#### [WHAT IS EXPECTED]
Below are records with pictures in them. Transcribe everything from the line containing "yöresinden SINİ BAĞLAMA tatlısı" down to the line containing "bevorzugter Partner der führenden Portale ist", exactly, and leave the pictures behind.

Start of Block

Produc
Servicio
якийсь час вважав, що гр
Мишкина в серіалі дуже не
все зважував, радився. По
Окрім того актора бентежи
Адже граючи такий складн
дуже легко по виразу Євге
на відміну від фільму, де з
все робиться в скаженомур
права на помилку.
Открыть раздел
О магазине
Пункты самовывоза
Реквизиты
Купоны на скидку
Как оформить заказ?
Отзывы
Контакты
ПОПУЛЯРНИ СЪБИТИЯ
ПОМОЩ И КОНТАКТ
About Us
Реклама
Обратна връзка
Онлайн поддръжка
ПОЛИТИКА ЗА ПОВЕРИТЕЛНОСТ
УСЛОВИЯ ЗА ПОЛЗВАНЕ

End of Block
Start of Block

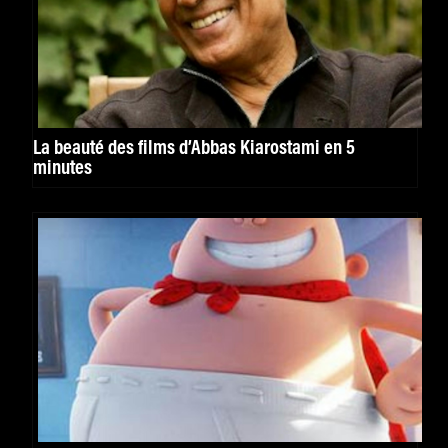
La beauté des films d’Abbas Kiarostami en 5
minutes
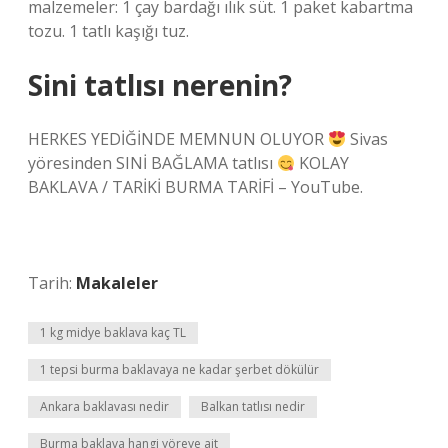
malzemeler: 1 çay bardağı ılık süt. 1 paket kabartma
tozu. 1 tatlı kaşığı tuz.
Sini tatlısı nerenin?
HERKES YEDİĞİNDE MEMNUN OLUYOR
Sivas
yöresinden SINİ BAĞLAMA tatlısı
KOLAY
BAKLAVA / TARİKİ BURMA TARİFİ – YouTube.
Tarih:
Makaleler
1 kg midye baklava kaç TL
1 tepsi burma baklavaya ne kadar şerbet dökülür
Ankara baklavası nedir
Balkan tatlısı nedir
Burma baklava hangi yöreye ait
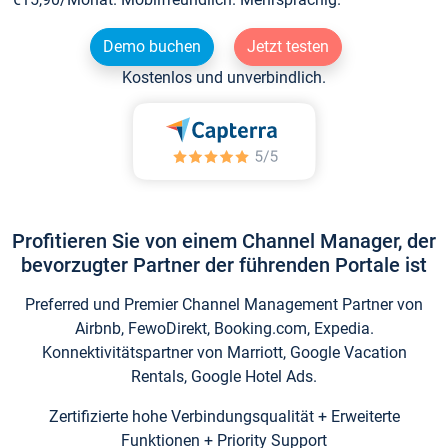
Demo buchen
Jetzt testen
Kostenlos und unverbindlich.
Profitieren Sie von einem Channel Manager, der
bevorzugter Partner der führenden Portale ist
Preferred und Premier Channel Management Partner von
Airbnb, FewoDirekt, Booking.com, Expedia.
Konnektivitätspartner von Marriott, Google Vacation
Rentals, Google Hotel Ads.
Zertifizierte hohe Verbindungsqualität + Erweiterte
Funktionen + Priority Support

End of Block

#### [ANSWER]
yöresinden SINİ BAĞLAMA tatlısı
KOLAY
BAKLAVA / TARİKİ BURMA TARİFİ – YouTube.
Tarih:
Makaleler
1 kg midye baklava kaç TL
1 tepsi burma baklavaya ne kadar şerbet dökülür
Ankara baklavası nedir
Balkan tatlısı nedir
Burma baklava hangi yöreye ait
Demo buchen
Jetzt testen
Kostenlos und unverbindlich.
Profitieren Sie von einem Channel Manager, der
bevorzugter Partner der führenden Portale ist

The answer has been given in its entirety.